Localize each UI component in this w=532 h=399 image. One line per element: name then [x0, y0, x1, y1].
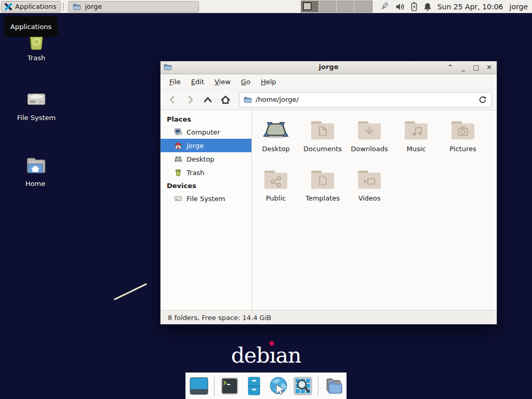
taskbar-window-button[interactable]: jorge: [68, 1, 199, 12]
window-body: Places Computer: [161, 110, 497, 310]
hard-drive-icon: [174, 194, 182, 203]
up-icon: [203, 95, 213, 105]
sidebar-item-label: Computer: [187, 128, 220, 136]
folder-item-downloads[interactable]: Downloads: [346, 117, 393, 166]
computer-icon: [174, 128, 182, 136]
templates-folder-icon: [309, 168, 336, 192]
status-text: 8 folders, Free space: 14.4 GiB: [168, 314, 271, 322]
terminal-icon[interactable]: [219, 376, 240, 396]
folder-grid: Desktop Documents: [252, 117, 497, 216]
folder-item-music[interactable]: Music: [393, 117, 440, 166]
folder-label: Public: [266, 194, 286, 202]
sidebar-item-desktop[interactable]: Desktop: [161, 152, 251, 166]
applications-tooltip: Applications: [4, 16, 58, 37]
web-browser-icon[interactable]: [268, 376, 289, 396]
music-folder-icon: [403, 119, 430, 142]
forward-button[interactable]: [183, 92, 197, 107]
sidebar-places-header: Places: [161, 113, 251, 125]
debian-logo-i: ı: [269, 343, 275, 368]
show-desktop-icon[interactable]: [189, 376, 209, 396]
panel-clock[interactable]: Sun 25 Apr, 10:06: [437, 3, 503, 11]
location-bar[interactable]: /home/jorge/: [239, 92, 492, 108]
reload-icon[interactable]: [478, 95, 487, 104]
status-bar: 8 folders, Free space: 14.4 GiB: [161, 310, 497, 324]
up-button[interactable]: [201, 92, 215, 107]
dock-separator: [214, 376, 215, 396]
videos-folder-icon: [356, 168, 383, 192]
menu-view[interactable]: View: [210, 76, 235, 88]
back-button[interactable]: [165, 92, 180, 107]
folder-label: Downloads: [351, 145, 388, 153]
workspace-3[interactable]: [337, 1, 354, 12]
dock-separator: [318, 376, 318, 396]
sidebar-devices-header: Devices: [161, 179, 251, 192]
folder-item-pictures[interactable]: Pictures: [440, 117, 486, 166]
window-titlebar[interactable]: jorge ⌃ _ □ ✕: [161, 61, 497, 74]
folders-icon[interactable]: [323, 376, 344, 396]
sidebar: Places Computer: [161, 110, 252, 310]
desktop-icon-home[interactable]: Home: [7, 153, 64, 188]
public-folder-icon: [262, 168, 289, 192]
home-folder-icon: [23, 153, 47, 177]
sidebar-item-jorge[interactable]: jorge: [161, 139, 251, 152]
sidebar-item-label: Desktop: [187, 155, 215, 163]
volume-icon[interactable]: [395, 2, 405, 12]
folder-label: Pictures: [449, 145, 476, 153]
menu-file[interactable]: File: [165, 76, 185, 88]
workspace-2[interactable]: [319, 1, 337, 12]
hard-drive-icon: [24, 87, 48, 111]
menu-help[interactable]: Help: [256, 76, 281, 88]
folder-item-public[interactable]: Public: [252, 166, 299, 216]
session-user-menu[interactable]: jorge: [510, 3, 528, 11]
xfce-logo-icon: [4, 3, 12, 11]
workspace-window-thumb: [303, 2, 312, 10]
documents-folder-icon: [309, 119, 336, 142]
system-tray: [379, 2, 432, 12]
workspace-switcher[interactable]: [301, 1, 373, 12]
folder-label: Desktop: [262, 145, 290, 153]
folder-item-desktop[interactable]: Desktop: [252, 117, 299, 166]
sidebar-item-filesystem[interactable]: File System: [161, 192, 251, 205]
battery-icon[interactable]: [410, 2, 418, 12]
file-cabinet-icon[interactable]: [244, 376, 264, 396]
desktop-icon-label: Home: [7, 180, 64, 188]
maximize-button[interactable]: □: [473, 62, 480, 73]
window-title: jorge: [161, 63, 497, 71]
desktop-icon-label: Trash: [8, 54, 65, 62]
folder-item-documents[interactable]: Documents: [299, 117, 346, 166]
applications-menu-label: Applications: [15, 3, 56, 10]
menu-edit[interactable]: Edit: [187, 76, 209, 88]
sidebar-item-label: jorge: [187, 142, 204, 150]
folder-item-templates[interactable]: Templates: [299, 166, 346, 216]
path-value[interactable]: /home/jorge/: [256, 96, 474, 103]
workspace-1[interactable]: [301, 1, 319, 12]
trash-icon: [174, 168, 182, 177]
close-button[interactable]: ✕: [486, 62, 493, 73]
forward-icon: [185, 95, 195, 105]
sidebar-item-computer[interactable]: Computer: [161, 125, 251, 139]
sidebar-item-label: Trash: [187, 169, 204, 177]
back-icon: [167, 95, 178, 105]
workspace-4[interactable]: [354, 1, 372, 12]
application-finder-icon[interactable]: [292, 376, 313, 396]
home-button[interactable]: [218, 92, 233, 107]
folder-view[interactable]: Desktop Documents: [252, 110, 497, 310]
minimize-button[interactable]: _: [460, 62, 467, 73]
taskbar-grip[interactable]: [63, 3, 66, 10]
taskbar-window-label: jorge: [85, 3, 102, 10]
folder-item-videos[interactable]: Videos: [346, 166, 393, 216]
shade-button[interactable]: ⌃: [447, 62, 454, 73]
applications-menu-button[interactable]: Applications: [1, 1, 61, 12]
desktop-icon: [174, 155, 182, 163]
desktop-special-icon: [262, 119, 289, 142]
notifications-icon[interactable]: [423, 2, 432, 12]
dock-panel: [185, 373, 347, 399]
sidebar-item-trash[interactable]: Trash: [161, 166, 251, 179]
home-icon: [174, 141, 182, 150]
menu-bar: File Edit View Go Help: [161, 74, 497, 89]
stylus-icon[interactable]: [379, 2, 390, 12]
desktop-screen: Applications jorge: [0, 0, 532, 399]
wallpaper-line-decoration: [114, 283, 147, 300]
desktop-icon-filesystem[interactable]: File System: [8, 87, 65, 122]
menu-go[interactable]: Go: [236, 76, 255, 88]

• • • •

◆ **What to do**: Could the entries above be written out word for word, with no pictures?

◆ **Reply to the exercise**:
Localize each UI component in this w=532 h=399 image. One line per element: name then [x0, y0, x1, y1].
taskbar-window-button[interactable]: jorge: [68, 1, 199, 12]
window-body: Places Computer: [161, 110, 497, 310]
hard-drive-icon: [174, 194, 182, 203]
up-icon: [203, 95, 213, 105]
sidebar-item-label: Computer: [187, 128, 220, 136]
folder-item-downloads[interactable]: Downloads: [346, 117, 393, 166]
computer-icon: [174, 128, 182, 136]
templates-folder-icon: [309, 168, 336, 192]
status-text: 8 folders, Free space: 14.4 GiB: [168, 314, 271, 322]
terminal-icon[interactable]: [219, 376, 240, 396]
folder-grid: Desktop Documents: [252, 117, 497, 216]
folder-item-music[interactable]: Music: [393, 117, 440, 166]
folder-label: Public: [266, 194, 286, 202]
sidebar-item-desktop[interactable]: Desktop: [161, 152, 251, 166]
applications-tooltip: Applications: [4, 16, 58, 37]
web-browser-icon[interactable]: [268, 376, 289, 396]
music-folder-icon: [403, 119, 430, 142]
forward-button[interactable]: [183, 92, 197, 107]
sidebar-places-header: Places: [161, 113, 251, 125]
debian-logo-i: ı: [269, 343, 275, 368]
show-desktop-icon[interactable]: [189, 376, 209, 396]
panel-clock[interactable]: Sun 25 Apr, 10:06: [437, 3, 503, 11]
location-bar[interactable]: /home/jorge/: [239, 92, 492, 108]
reload-icon[interactable]: [478, 95, 487, 104]
status-bar: 8 folders, Free space: 14.4 GiB: [161, 310, 497, 324]
up-button[interactable]: [201, 92, 215, 107]
dock-separator: [214, 376, 215, 396]
videos-folder-icon: [356, 168, 383, 192]
menu-view[interactable]: View: [210, 76, 235, 88]
back-button[interactable]: [165, 92, 180, 107]
folder-label: Downloads: [351, 145, 388, 153]
workspace-3[interactable]: [337, 1, 354, 12]
dock-separator: [318, 376, 318, 396]
sidebar-devices-header: Devices: [161, 179, 251, 192]
folder-item-pictures[interactable]: Pictures: [440, 117, 486, 166]
window-titlebar[interactable]: jorge ⌃ _ □ ✕: [161, 61, 497, 74]
folders-icon[interactable]: [323, 376, 344, 396]
sidebar: Places Computer: [161, 110, 252, 310]
desktop-icon-home[interactable]: Home: [7, 153, 64, 188]
public-folder-icon: [262, 168, 289, 192]
home-folder-icon: [23, 153, 47, 177]
sidebar-item-jorge[interactable]: jorge: [161, 139, 251, 152]
sidebar-item-label: Desktop: [187, 155, 215, 163]
volume-icon[interactable]: [395, 2, 405, 12]
folder-label: Pictures: [449, 145, 476, 153]
menu-file[interactable]: File: [165, 76, 185, 88]
workspace-2[interactable]: [319, 1, 337, 12]
hard-drive-icon: [24, 87, 48, 111]
menu-help[interactable]: Help: [256, 76, 281, 88]
folder-item-public[interactable]: Public: [252, 166, 299, 216]
session-user-menu[interactable]: jorge: [510, 3, 528, 11]
xfce-logo-icon: [4, 3, 12, 11]
workspace-window-thumb: [303, 2, 312, 10]
documents-folder-icon: [309, 119, 336, 142]
system-tray: [379, 2, 432, 12]
workspace-switcher[interactable]: [301, 1, 373, 12]
folder-label: Desktop: [262, 145, 290, 153]
folder-item-desktop[interactable]: Desktop: [252, 117, 299, 166]
sidebar-item-filesystem[interactable]: File System: [161, 192, 251, 205]
battery-icon[interactable]: [410, 2, 418, 12]
file-cabinet-icon[interactable]: [244, 376, 264, 396]
desktop-icon-label: Home: [7, 180, 64, 188]
maximize-button[interactable]: □: [473, 62, 480, 73]
window-title: jorge: [161, 63, 497, 71]
desktop-icon-label: Trash: [8, 54, 65, 62]
folder-item-documents[interactable]: Documents: [299, 117, 346, 166]
applications-menu-label: Applications: [15, 3, 56, 10]
menu-edit[interactable]: Edit: [187, 76, 209, 88]
sidebar-item-label: jorge: [187, 142, 204, 150]
folder-item-templates[interactable]: Templates: [299, 166, 346, 216]
path-value[interactable]: /home/jorge/: [256, 96, 474, 103]
workspace-1[interactable]: [301, 1, 319, 12]
trash-icon: [174, 168, 182, 177]
close-button[interactable]: ✕: [486, 62, 493, 73]
forward-icon: [185, 95, 195, 105]
sidebar-item-computer[interactable]: Computer: [161, 125, 251, 139]
sidebar-item-label: Trash: [187, 169, 204, 177]
back-icon: [167, 95, 178, 105]
workspace-4[interactable]: [354, 1, 372, 12]
application-finder-icon[interactable]: [292, 376, 313, 396]
home-button[interactable]: [218, 92, 233, 107]
folder-view[interactable]: Desktop Documents: [252, 110, 497, 310]
minimize-button[interactable]: _: [460, 62, 467, 73]
taskbar-grip[interactable]: [63, 3, 66, 10]
taskbar-window-label: jorge: [85, 3, 102, 10]
folder-item-videos[interactable]: Videos: [346, 166, 393, 216]
shade-button[interactable]: ⌃: [447, 62, 454, 73]
applications-menu-button[interactable]: Applications: [1, 1, 61, 12]
desktop-icon: [174, 155, 182, 163]
desktop-special-icon: [262, 119, 289, 142]
notifications-icon[interactable]: [423, 2, 432, 12]
dock-panel: [185, 373, 347, 399]
sidebar-item-trash[interactable]: Trash: [161, 166, 251, 179]
home-icon: [174, 141, 182, 150]
menu-bar: File Edit View Go Help: [161, 74, 497, 89]
stylus-icon[interactable]: [379, 2, 390, 12]
desktop-screen: Applications jorge: [0, 0, 532, 399]
wallpaper-line-decoration: [114, 283, 147, 300]
desktop-icon-filesystem[interactable]: File System: [8, 87, 65, 122]
menu-go[interactable]: Go: [236, 76, 255, 88]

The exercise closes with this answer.